On January 18, I submitted a Freedom of Information Act “simple” request to Customs and Border Protection (CBP) with a due date of February 16, 2017. It is now more than 30 days overdue. I specifically asked CBP to provide me disembarkation data by year for a number of cruise ports across the United States. The data are not readily available as evidenced by the fact that major associations representing the cruise lines do not have this data. As I began researching my request, I decided to examine (without any pre-conceived notion and using performance metrics) how CBP and several other agencies were doing in terms of responding to their FOIA requests. For this brief analysis, I selected Environmental Protection Agency (EPA) and the U.S. Department of Commerce (DOC). The three graphs below show the results.
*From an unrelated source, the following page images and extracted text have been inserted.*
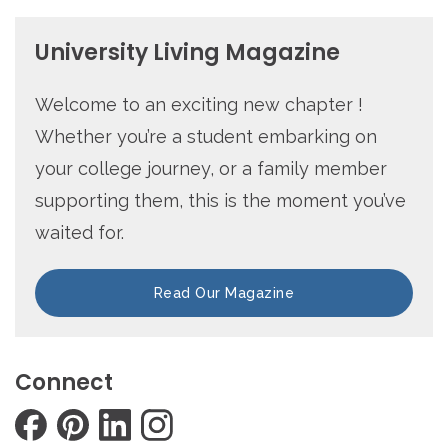
University Living Magazine
Welcome to an exciting new chapter !
Whether you’re a student embarking on
your college journey, or a family member
supporting them, this is the moment you’ve
waited for.
Read Our Magazine
Connect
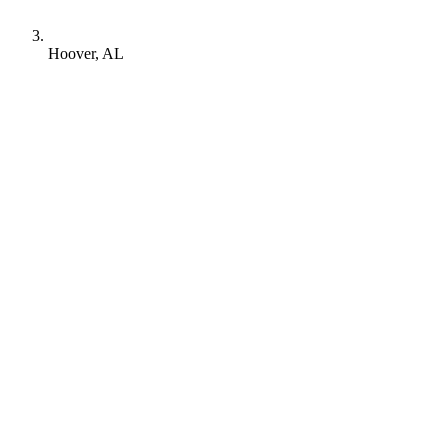
Hoover, AL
Time Period: January 1, 2017 – March 15, 2017CBP Direct

DOC Total

EPA Total

The results show that in relative magnitude, CBP has many more unfilled requests than either the EPA or the Department of Commerce. CBP has (3,309/9397= .352) more than 35% of unfilled requests that are 41-60 days long. EPA has (68/1,688=.040) more than 4% of unfilled requests and DOC has (10/197= .0508) more than 5% of unfilled requests for the same length of time (i.e., 41-60 days). Another interesting statistic is that the overwhelming majority of CBP requests appear to be filled after 90 days of submission.  The same is not true at EPA and DOC. The majority of EPA and DOC requests are fulfilled within 20 days.

FOIA requests made to CBP could easily take up to 90 days to fulfill while similar simple EPA and DOC requests could take no more than 20 days to fulfill. These data, however, say nothing about the complexity of these simple requests. They also say nothing about the amount of time each agency spends on completing each request.

Regardless, I am still waiting for the data I requested from CBP.